80% of companies say won’t come back to Korea; Business-friendly reshoring steps needed

  • Published : Oct 16, 2019 - 17:25
  • Updated : Oct 16, 2019 - 17:25

According to a recent survey by the Export-Import Bank of Korea, 78.9 percent of 216 domestic companies which took loans from it to expand their businesses abroad said they did not intend to bring their overseas establishments back to the country.

Asked about the business environment in South Korea and abroad, 76.9 percent chose a foreign country. This shows the sorry state of economic affairs here.

Another survey of 150 companies with overseas business operations, conducted by the Korea Economic Research Institute in November last year, was even more shocking. As much as 96 percent said they have no interest in bringing their enterprises abroad back to Korea. Just two companies (1.3 percent) were considering reshoring.

As for the reasons, they cited the need to expand their overseas markets (77.1 percent), higher wages here (16.7 percent) and the rigidity of the domestic labor market (4.2 percent).

This reluctance of local companies has led to a surge in investment outflow and a slump in investment inflow.

According to Eximbank, overseas direct investment from Korea in the second quarter jumped 13.3 percent from a year earlier to $15.01 billion. The figure is the highest since related data was first compiled in 1980.

In contrast, foreign direct investment in Korea plunged 38.1 percent on-year in the quarter to $6.7 billion.

This trend of relocating overseas is not limited only to companies. According to the Foreign Ministry, the number of overseas emigrants jumped from 825 in 2017 to 2,200 in 2018.

The 2018 number is about five times more than 455 in 2016, just two years earlier, and the highest figure since 2008. Also, the number of emigrants rose to four-digit levels for the first time.

For aspiring Korean emigrants, the US was the most popular country last year, followed by Canada, Australia and New Zealand. The number of Koreans issued a US immigrant investor visa more than doubled from 195 in 2017 to 531 in 2018.

Remittances to foreign countries for real estate transactions shot up from $380 million in 2016 to $625 million in 2018, according to the Bank of Korea. This excludes remittances by financial and nonfinancial corporations for the purpose of business operations.

The figures above indicate people are fleeing Korea increasingly because their future here looks bleak. In light of the current economic reality, their pessimism can hardly be dismissed as individual complaints.

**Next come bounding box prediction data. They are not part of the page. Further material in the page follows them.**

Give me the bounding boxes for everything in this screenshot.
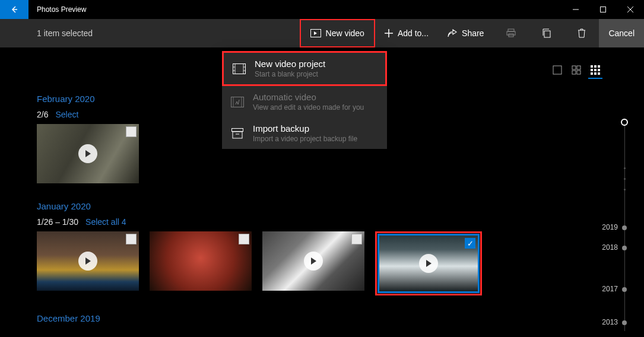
timeline-marker[interactable] bbox=[622, 320, 627, 325]
add-to-label: Add to... bbox=[398, 28, 429, 38]
close-button[interactable] bbox=[617, 0, 644, 19]
date-range-jan: 1/26 – 1/30 bbox=[37, 217, 78, 227]
timeline-scrubber[interactable]: 2019 2018 2017 2013 bbox=[601, 119, 631, 331]
menu-item-import-backup[interactable]: Import backup Import a video project bac… bbox=[222, 117, 387, 149]
thumbnail-checkbox[interactable] bbox=[351, 234, 362, 244]
svg-rect-9 bbox=[233, 132, 242, 138]
add-to-button[interactable]: Add to... bbox=[375, 19, 438, 47]
timeline-tick bbox=[624, 167, 626, 169]
new-video-label: New video bbox=[326, 28, 364, 38]
thumbnail-checkbox-checked[interactable]: ✓ bbox=[465, 238, 475, 249]
delete-button[interactable] bbox=[564, 19, 599, 47]
new-video-dropdown: New video project Start a blank project … bbox=[222, 51, 387, 149]
thumbnail-item[interactable] bbox=[37, 124, 139, 183]
highlighted-thumbnail: ✓ bbox=[375, 231, 482, 295]
menu-item-subtitle: Start a blank project bbox=[255, 70, 325, 78]
plus-icon bbox=[385, 29, 393, 37]
thumbnail-item[interactable] bbox=[262, 231, 364, 291]
svg-rect-5 bbox=[544, 31, 550, 37]
back-button[interactable] bbox=[0, 0, 28, 19]
minimize-button[interactable] bbox=[562, 0, 589, 19]
timeline-year[interactable]: 2013 bbox=[602, 318, 618, 326]
select-link-jan[interactable]: Select all 4 bbox=[85, 217, 126, 227]
back-arrow-icon bbox=[9, 5, 19, 14]
timeline-year[interactable]: 2018 bbox=[602, 243, 618, 252]
month-heading-dec[interactable]: December 2019 bbox=[37, 313, 644, 323]
menu-item-title: Import backup bbox=[253, 123, 357, 133]
menu-item-subtitle: View and edit a video made for you bbox=[253, 103, 364, 112]
menu-item-title: New video project bbox=[255, 59, 325, 69]
film-icon bbox=[232, 62, 246, 76]
new-video-button[interactable]: New video bbox=[300, 19, 375, 47]
thumbnail-checkbox[interactable] bbox=[239, 234, 249, 244]
copy-icon bbox=[542, 28, 551, 38]
menu-item-new-video-project[interactable]: New video project Start a blank project bbox=[222, 51, 387, 86]
play-icon bbox=[78, 252, 97, 271]
toolbar: 1 item selected New video Add to... Shar… bbox=[0, 19, 644, 47]
cancel-label: Cancel bbox=[608, 28, 635, 38]
print-button[interactable] bbox=[493, 19, 529, 47]
svg-rect-2 bbox=[508, 29, 514, 31]
title-bar: Photos Preview bbox=[0, 0, 644, 19]
menu-item-subtitle: Import a video project backup file bbox=[253, 135, 357, 143]
timeline-tick bbox=[624, 189, 626, 190]
copy-button[interactable] bbox=[529, 19, 564, 47]
share-button[interactable]: Share bbox=[438, 19, 493, 47]
thumbnail-item[interactable]: ✓ bbox=[377, 234, 480, 293]
svg-rect-3 bbox=[507, 31, 515, 35]
play-icon bbox=[78, 144, 97, 163]
month-heading-jan[interactable]: January 2020 bbox=[37, 201, 644, 211]
selection-count: 1 item selected bbox=[0, 28, 300, 38]
share-label: Share bbox=[462, 28, 484, 38]
svg-rect-8 bbox=[232, 128, 243, 131]
trash-icon bbox=[578, 28, 586, 38]
thumbnail-checkbox[interactable] bbox=[126, 234, 137, 244]
video-icon bbox=[310, 29, 321, 37]
window-title: Photos Preview bbox=[28, 5, 562, 14]
print-icon bbox=[506, 28, 516, 38]
film-auto-icon bbox=[230, 95, 245, 109]
select-link-feb[interactable]: Select bbox=[55, 110, 78, 119]
svg-rect-0 bbox=[601, 7, 606, 12]
thumbnail-item[interactable] bbox=[150, 231, 252, 291]
menu-item-title: Automatic video bbox=[253, 92, 364, 102]
share-icon bbox=[448, 29, 457, 37]
timeline-year[interactable]: 2017 bbox=[602, 285, 618, 293]
archive-icon bbox=[230, 126, 245, 141]
timeline-handle[interactable] bbox=[621, 119, 628, 126]
thumbnail-checkbox[interactable] bbox=[126, 126, 137, 137]
timeline-marker[interactable] bbox=[622, 225, 627, 230]
cancel-button[interactable]: Cancel bbox=[599, 19, 644, 47]
timeline-marker[interactable] bbox=[622, 287, 627, 292]
play-icon bbox=[419, 254, 438, 273]
menu-item-automatic-video[interactable]: Automatic video View and edit a video ma… bbox=[222, 86, 387, 117]
timeline-marker[interactable] bbox=[622, 246, 627, 250]
maximize-button[interactable] bbox=[589, 0, 617, 19]
date-range-feb: 2/6 bbox=[37, 110, 48, 119]
play-icon bbox=[304, 252, 323, 271]
window-controls bbox=[562, 0, 644, 19]
thumbnail-item[interactable] bbox=[37, 231, 139, 291]
timeline-year[interactable]: 2019 bbox=[602, 223, 618, 231]
timeline-tick bbox=[624, 178, 626, 180]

On numerous occasions, business circles have complained of the difficulties caused by anti-corporate policies such as drastic hikes in the minimum wage and the steep reduction of working hours.

However, the administration of President Moon Jae-in has stubbornly pushed income-led growth policies for about 2 1/2 years. They generated serious side effects. Temporary jobs created by the government for seniors have increased, but employment of those in their 30s and 40s has decreased. The gap between the rich and the poor has also widened.

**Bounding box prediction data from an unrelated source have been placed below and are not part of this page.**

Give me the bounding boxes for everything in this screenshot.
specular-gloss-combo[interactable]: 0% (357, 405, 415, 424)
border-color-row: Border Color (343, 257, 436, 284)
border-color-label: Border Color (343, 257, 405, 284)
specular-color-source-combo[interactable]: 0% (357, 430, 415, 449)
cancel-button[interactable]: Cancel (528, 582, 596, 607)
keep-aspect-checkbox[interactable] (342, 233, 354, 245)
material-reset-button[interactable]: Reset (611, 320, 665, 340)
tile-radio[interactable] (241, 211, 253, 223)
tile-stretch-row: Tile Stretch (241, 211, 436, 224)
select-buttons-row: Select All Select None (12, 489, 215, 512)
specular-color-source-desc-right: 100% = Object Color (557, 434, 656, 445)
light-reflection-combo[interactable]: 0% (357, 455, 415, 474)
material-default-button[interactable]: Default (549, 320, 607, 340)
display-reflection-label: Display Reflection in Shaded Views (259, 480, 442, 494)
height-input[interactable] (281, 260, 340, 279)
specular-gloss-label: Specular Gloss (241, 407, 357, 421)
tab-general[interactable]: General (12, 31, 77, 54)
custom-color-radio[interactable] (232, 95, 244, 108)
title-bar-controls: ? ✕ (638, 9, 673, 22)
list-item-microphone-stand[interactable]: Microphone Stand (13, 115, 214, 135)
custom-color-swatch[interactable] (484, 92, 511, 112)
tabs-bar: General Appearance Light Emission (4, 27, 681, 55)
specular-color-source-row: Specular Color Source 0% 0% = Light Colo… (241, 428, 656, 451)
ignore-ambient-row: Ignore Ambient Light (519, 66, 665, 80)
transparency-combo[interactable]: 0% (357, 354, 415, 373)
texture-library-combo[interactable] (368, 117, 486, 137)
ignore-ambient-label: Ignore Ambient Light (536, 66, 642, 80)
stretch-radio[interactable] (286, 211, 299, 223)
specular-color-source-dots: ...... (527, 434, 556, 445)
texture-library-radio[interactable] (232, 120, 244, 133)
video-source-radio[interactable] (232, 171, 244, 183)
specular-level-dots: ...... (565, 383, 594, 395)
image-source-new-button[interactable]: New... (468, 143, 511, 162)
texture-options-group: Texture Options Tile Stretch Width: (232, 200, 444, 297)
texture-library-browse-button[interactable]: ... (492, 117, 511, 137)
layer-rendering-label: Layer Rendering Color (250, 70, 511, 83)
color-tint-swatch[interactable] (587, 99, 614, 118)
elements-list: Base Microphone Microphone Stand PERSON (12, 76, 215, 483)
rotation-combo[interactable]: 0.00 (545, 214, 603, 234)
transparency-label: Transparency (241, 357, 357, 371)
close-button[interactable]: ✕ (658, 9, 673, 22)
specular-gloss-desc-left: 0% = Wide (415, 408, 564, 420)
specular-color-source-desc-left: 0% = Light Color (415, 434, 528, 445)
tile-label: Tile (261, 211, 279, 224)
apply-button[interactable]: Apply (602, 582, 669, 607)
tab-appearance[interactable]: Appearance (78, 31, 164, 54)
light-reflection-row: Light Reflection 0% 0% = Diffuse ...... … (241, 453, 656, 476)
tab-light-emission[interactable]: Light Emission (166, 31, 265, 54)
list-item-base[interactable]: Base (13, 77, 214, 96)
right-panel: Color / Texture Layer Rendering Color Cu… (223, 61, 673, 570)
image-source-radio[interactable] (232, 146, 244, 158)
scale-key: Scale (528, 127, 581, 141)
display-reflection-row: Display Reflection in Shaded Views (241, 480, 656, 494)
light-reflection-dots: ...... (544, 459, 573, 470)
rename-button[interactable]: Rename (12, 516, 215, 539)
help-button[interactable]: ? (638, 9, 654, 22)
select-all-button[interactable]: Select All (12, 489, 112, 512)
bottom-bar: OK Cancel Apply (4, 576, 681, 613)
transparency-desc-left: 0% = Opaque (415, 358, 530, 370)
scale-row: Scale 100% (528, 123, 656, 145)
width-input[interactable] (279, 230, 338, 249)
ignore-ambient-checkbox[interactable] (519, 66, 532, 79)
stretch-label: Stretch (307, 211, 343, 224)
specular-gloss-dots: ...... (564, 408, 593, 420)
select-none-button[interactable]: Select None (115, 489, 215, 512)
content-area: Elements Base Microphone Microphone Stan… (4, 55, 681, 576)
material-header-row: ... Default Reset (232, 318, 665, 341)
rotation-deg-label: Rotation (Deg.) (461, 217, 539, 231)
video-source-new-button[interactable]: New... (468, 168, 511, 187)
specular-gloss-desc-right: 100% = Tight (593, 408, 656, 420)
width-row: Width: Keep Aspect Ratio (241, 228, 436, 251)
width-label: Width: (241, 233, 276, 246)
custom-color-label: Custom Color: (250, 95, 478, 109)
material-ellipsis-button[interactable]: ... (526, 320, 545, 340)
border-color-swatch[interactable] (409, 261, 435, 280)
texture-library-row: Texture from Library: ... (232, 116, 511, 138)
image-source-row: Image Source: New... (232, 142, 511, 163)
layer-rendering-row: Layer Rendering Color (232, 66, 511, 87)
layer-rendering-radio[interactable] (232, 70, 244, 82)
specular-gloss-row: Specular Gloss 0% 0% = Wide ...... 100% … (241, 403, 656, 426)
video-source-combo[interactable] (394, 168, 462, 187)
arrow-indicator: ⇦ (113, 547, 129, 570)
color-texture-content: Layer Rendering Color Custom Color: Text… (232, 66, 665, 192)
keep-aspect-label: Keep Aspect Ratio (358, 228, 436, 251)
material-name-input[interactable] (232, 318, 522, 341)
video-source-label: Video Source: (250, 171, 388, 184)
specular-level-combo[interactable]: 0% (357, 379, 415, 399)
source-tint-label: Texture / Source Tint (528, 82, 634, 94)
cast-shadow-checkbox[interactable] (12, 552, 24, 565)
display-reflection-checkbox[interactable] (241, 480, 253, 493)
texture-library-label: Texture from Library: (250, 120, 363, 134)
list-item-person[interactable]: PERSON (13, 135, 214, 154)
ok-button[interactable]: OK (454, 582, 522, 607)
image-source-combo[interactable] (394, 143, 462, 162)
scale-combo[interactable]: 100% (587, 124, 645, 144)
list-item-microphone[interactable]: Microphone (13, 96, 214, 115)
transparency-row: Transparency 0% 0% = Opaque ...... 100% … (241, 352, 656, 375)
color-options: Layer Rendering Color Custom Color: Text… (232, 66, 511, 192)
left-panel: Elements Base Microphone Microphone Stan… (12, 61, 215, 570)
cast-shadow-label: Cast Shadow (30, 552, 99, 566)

While vowing to work to boost business activity, the government has moved in the opposite direction. It raised the maximum corporate tax rate from 24.2 percent in 2017 to 27.5 percent in 2018. Korea’s inheritance tax rate -- 65 percent when inheriting a company -- is the highest in the world.

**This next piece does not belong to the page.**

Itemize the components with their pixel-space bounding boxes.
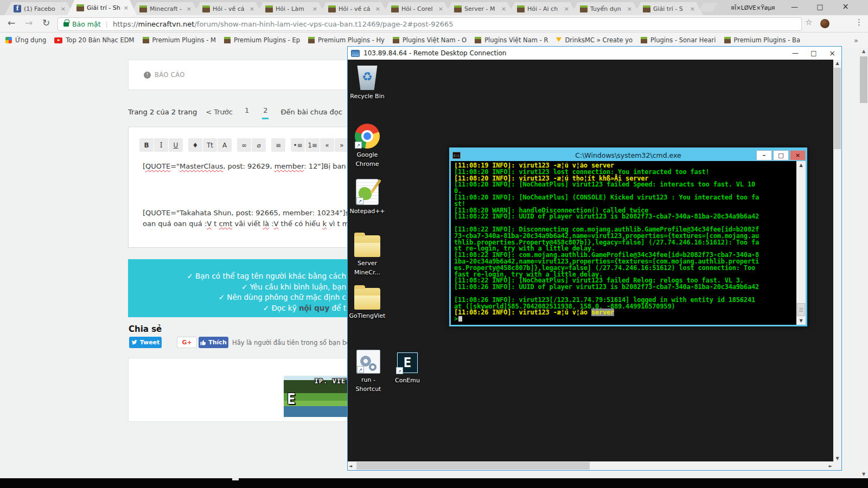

No matter how hard the business community supplicated the government for a change in its policy direction, it went the wrong way. So businesses and people are fleeing the country.

Corporate flight, among others, has wider effects on the national economy than capital flight. If a company transfers its business abroad, not only employment and tax revenue but also the earnings of companies which do business with it will decrease.

To bring Korean enterprises overseas back and encourage people to be optimistic about life in the country, the government needs to make economic conditions more business-friendly.

Its most urgent priority should be to send a message to the markets at home and abroad that it will roll back policies that have discouraged corporate investments.

In Eximbank’s survey, companies cited tax cuts and financial support, deregulation and high labor mobility as the three areas where policy changes are required most. If the government turns a deaf ear to the demands, business, capital and human migration will keep growing.